Supported URL patterns
https://news.ycombinator.com/item?id=:idhttps://news.ycombinator.com/(front page)
Example output
{
"platform": "hackernews",
"story": {
"id": 42123456,
"title": "WebPeel v0.15 – YouTube transcripts and BM25 Q&A",
"url": "https://webpeel.dev/changelog",
"score": 284,
"author": "jliu",
"numComments": 63,
"createdAt": "2026-02-24T08:00:00Z"
},
"comments": [
{
"id": 42123500,
"author": "pg",
"text": "Nice. The BM25 quick answer is clever.",
"score": 41,
"replies": []
}
]
}
SDK Usage
import { peel } from 'webpeel';
// GitHub repo
const repo = await peel('https://github.com/webpeel/webpeel');
console.log(repo.domainData.repo.stars); // 1842
console.log(repo.domainData.readme); // README markdown
// Reddit post
const post = await peel('https://reddit.com/r/programming/comments/xyz/title');
console.log(post.domainData.post.score); // 312
console.log(post.domainData.comments); // threaded comments
// Hacker News story
const hn = await peel('https://news.ycombinator.com/item?id=42123456');
console.log(hn.domainData.story.title);
console.log(hn.domainData.comments);
from webpeel import WebPeel
client = WebPeel()
# GitHub repo
repo = client.scrape("https://github.com/webpeel/webpeel")

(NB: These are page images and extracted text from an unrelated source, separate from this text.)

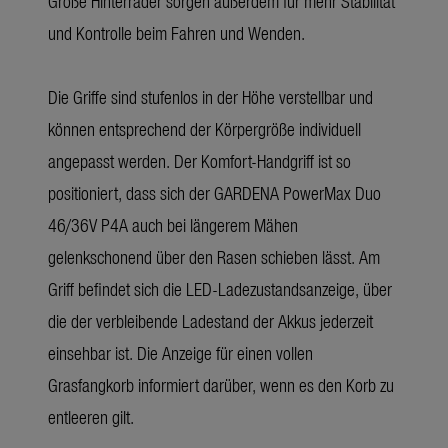
Große Hinterräder sorgen außerdem für mehr Stabilität
und Kontrolle beim Fahren und Wenden.
Die Griffe sind stufenlos in der Höhe verstellbar und
können entsprechend der Körpergröße individuell
angepasst werden. Der Komfort-Handgriff ist so
positioniert, dass sich der GARDENA PowerMax Duo
46/36V P4A auch bei längerem Mähen
gelenkschonend über den Rasen schieben lässt. Am
Griff befindet sich die LED-Ladezustandsanzeige, über
die der verbleibende Ladestand der Akkus jederzeit
einsehbar ist. Die Anzeige für einen vollen
Grasfangkorb informiert darüber, wenn es den Korb zu
entleeren gilt.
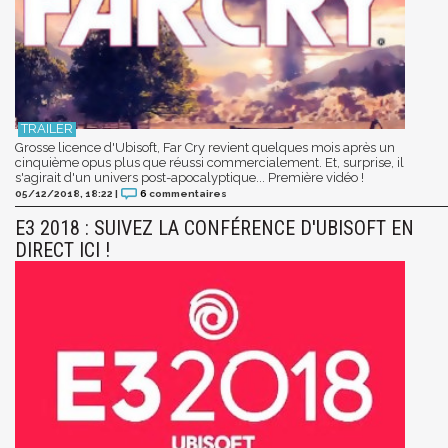
Grosse licence d'Ubisoft, Far Cry revient quelques mois après un
cinquième opus plus que réussi commercialement. Et, surprise, il
s'agirait d'un univers post-apocalyptique... Première vidéo !
05/12/2018, 18:22
|
6
commentaires
E3 2018 : SUIVEZ LA CONFÉRENCE D'UBISOFT EN
DIRECT ICI !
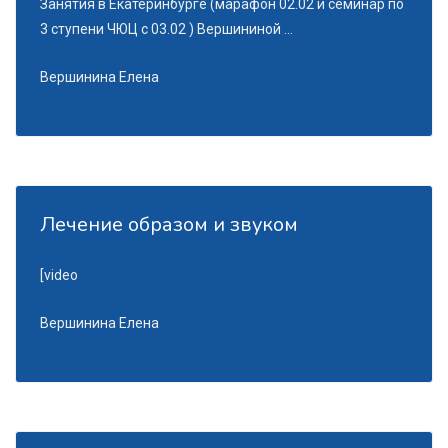
Занятия в Екатеринбурге (марафон 02.02 и семинар по
3 ступени ЧЮЦ с 03.02 ) Вершининой ...
Вершинина Елена
Лечение образом и звуком
[video
Вершинина Елена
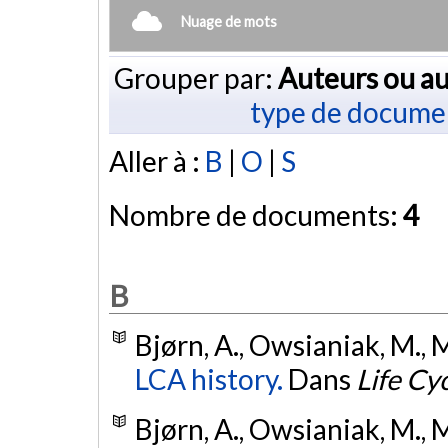
Nuage de mots
Grouper par:
Auteurs ou au
type de docume
Aller à :
B
|
O
|
S
Nombre de documents:
4
B
Bjørn, A., Owsianiak, M., M
LCA history.
Dans
Life Cy
Bjørn, A., Owsianiak, M., M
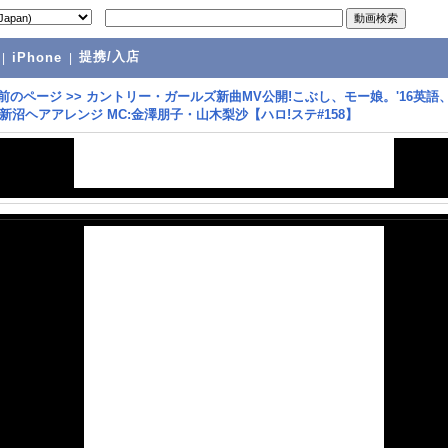
提携/入店
|
iPhone
|
前のページ
>>
カントリー・ガールズ新曲MV公開!こぶし、モー娘。'16英語
新沼ヘアアレンジ MC:金澤朋子・山木梨沙【ハロ!ステ#158】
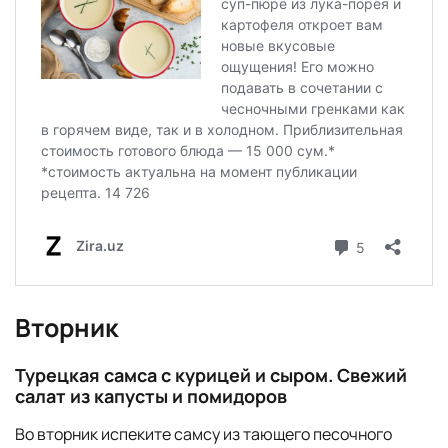
Вторник
Турецкая самса с курицей и сыром. Свежий
салат из капусты и помидоров
Во вторник испеките самсу из тающего песочного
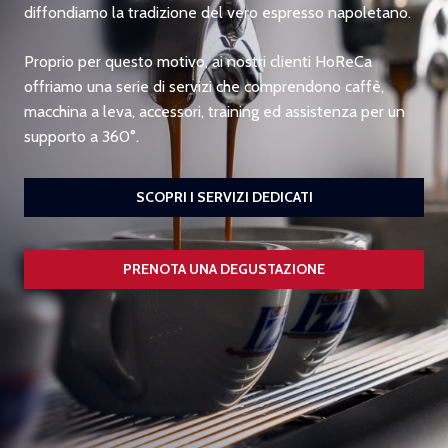
diffondiamo la tradizione del vero espresso napoletano.
Proprio per questo motivo, ai nostri clienti HoReCa
offriamo una serie di servizi che comprendono caffè,
macchina a leva, accessori, training ed assistenza per un
supporto a 360°.
SCOPRI I SERVIZI DEDICATI
PRENOTA UNA DEGUSTAZIONE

print(repo.domain_data["repo"]["stars"]) # 1842
print(repo.domain_data["readme"]) # README markdown
# Reddit post
post = client.scrape("https://reddit.com/r/programming/comments/xyz/title")
print(post.domain_data["post"]["score"])
print(post.domain_data["comments"])
The GitHub extractor works without authentication for public repos (60 requests/hour). Set a
GITHUB_TOKEN environment variable to raise the limit to 5,000 requests/hour. Generate a token at github.com/settings/tokens — no special scopes needed for public repos.